The last quarter in which Thailand’s economy contracted was in 2011, when devastating floods hit the country. This time around, the trouble is entirely man-made. Months of paralyzing street protests and the recent ouster of prime minister Yingluck Shinawatra caused first-quarter GDP to shrink 0.6% year-on-year, according to new data released today. That was even worse than analysts expected.
The country, mired in an intractable feud between mostly rural lower-class citizens and the upper-class Thai establishment, currently has a caretaker government in place but no certain date set for new elections. The temporary government is restricted in its ability to stimulate the economy, which could make the contraction worse.
Despite the tumult of the last decade, Thailand has transformed into a comfortably middle-income country. The economy is bolstered by spending from a newly affluent middle class, who pack the country’s innumerable shopping malls, along with tourist spending and a manufacturing sector that churns out automobiles from US and Japanese firms.

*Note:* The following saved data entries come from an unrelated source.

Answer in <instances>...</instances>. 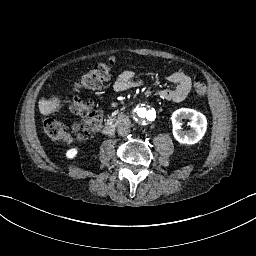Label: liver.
<instances>
[{
  "label": "liver",
  "instance_id": "1",
  "mask_svg": "<svg viewBox=\"0 0 256 256\" xmlns=\"http://www.w3.org/2000/svg\"><path fill=\"white\" fill-rule=\"evenodd\" d=\"M65 104L58 94H53L49 98L41 96L38 100V110L42 117H49L55 113H60Z\"/></svg>",
  "mask_w": 256,
  "mask_h": 256
}]
</instances>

Those economic pillars are now looking a little shaky. Private consumption (down 2.1%), manufacturing (down 2.7%) and investment (down 9.8%) underperformed analyst expectations in the third quarters, due to doubts about whether Thailand’s political stand-off can ever be resolved. The tourism sector has also taken a hit, due to a series of high-profile attacks on political demonstrators that have killed more than two dozen people this year.
The Thai economy “is likely to grow at a slow pace as a result of the economic contraction in the first quarter,” as ”political uncertainty” limits growth, the country’s National Economic and Social Development Board said in a statement. It now expects 1.5-2.5% expansion in 2014, down from a previous estimate of 3-4%.